Task goal: Everything from the line with "gedaan omwille van nieuw interieur na" to the end of the data below, both lines included, should be transcribed exactly; please omit the pictures.

Supplied records:
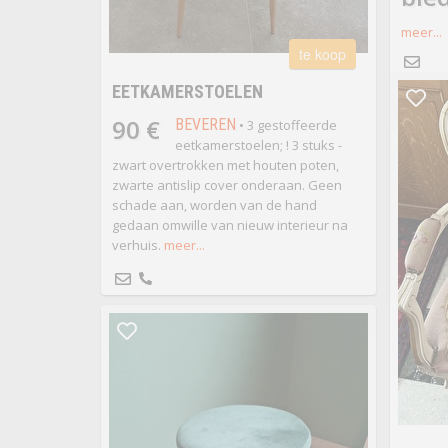
meer...
te koop
EETKAMERSTOELEN
90 €
BEVEREN
• 3 gestoffeerde
eetkamerstoelen; ! 3 stuks -
zwart overtrokken met houten poten,
zwarte antislip cover onderaan. Geen
schade aan, worden van de hand
gedaan omwille van nieuw interieur na
verhuis.
meer...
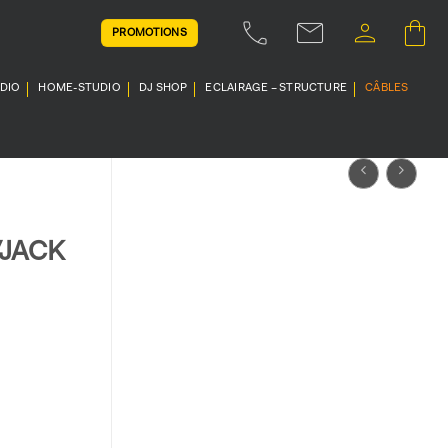
PROMOTIONS
UDIO
HOME-STUDIO
DJ SHOP
ECLAIRAGE – STRUCTURE
CÂBLES
/JACK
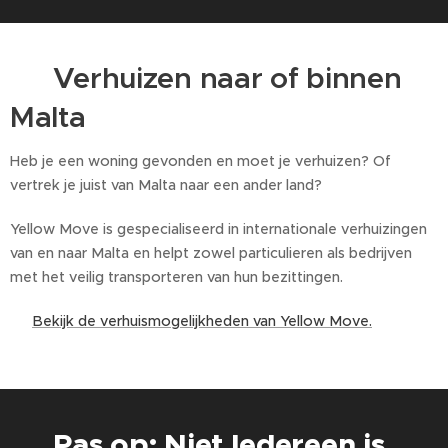
🚛 Verhuizen naar of binnen
Malta
Heb je een woning gevonden en moet je verhuizen? Of
vertrek je juist van Malta naar een ander land?
Yellow Move is gespecialiseerd in internationale verhuizingen
van en naar Malta en helpt zowel particulieren als bedrijven
met het veilig transporteren van hun bezittingen.
👉
Bekijk de verhuismogelijkheden van Yellow Move.
⚠️ Pas op: Niet Iedereen is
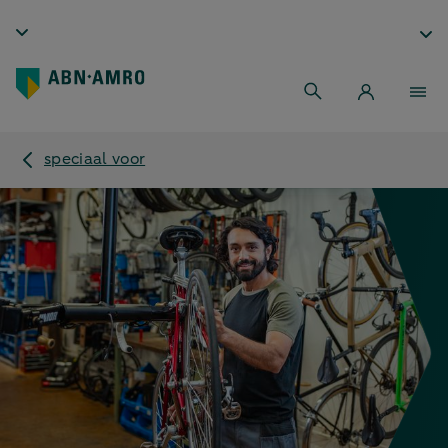
speciaal voor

Output below:
gedaan omwille van nieuw interieur na
verhuis.
meer...
PROMOTIONS
UDIO
HOME-STUDIO
DJ SHOP
ECLAIRAGE – STRUCTURE
CÂBLES
/JACK
🚛 Verhuizen naar of binnen
Malta
Heb je een woning gevonden en moet je verhuizen? Of
vertrek je juist van Malta naar een ander land?
Yellow Move is gespecialiseerd in internationale verhuizingen
van en naar Malta en helpt zowel particulieren als bedrijven
met het veilig transporteren van hun bezittingen.
👉
Bekijk de verhuismogelijkheden van Yellow Move.
⚠️ Pas op: Niet Iedereen is
speciaal voor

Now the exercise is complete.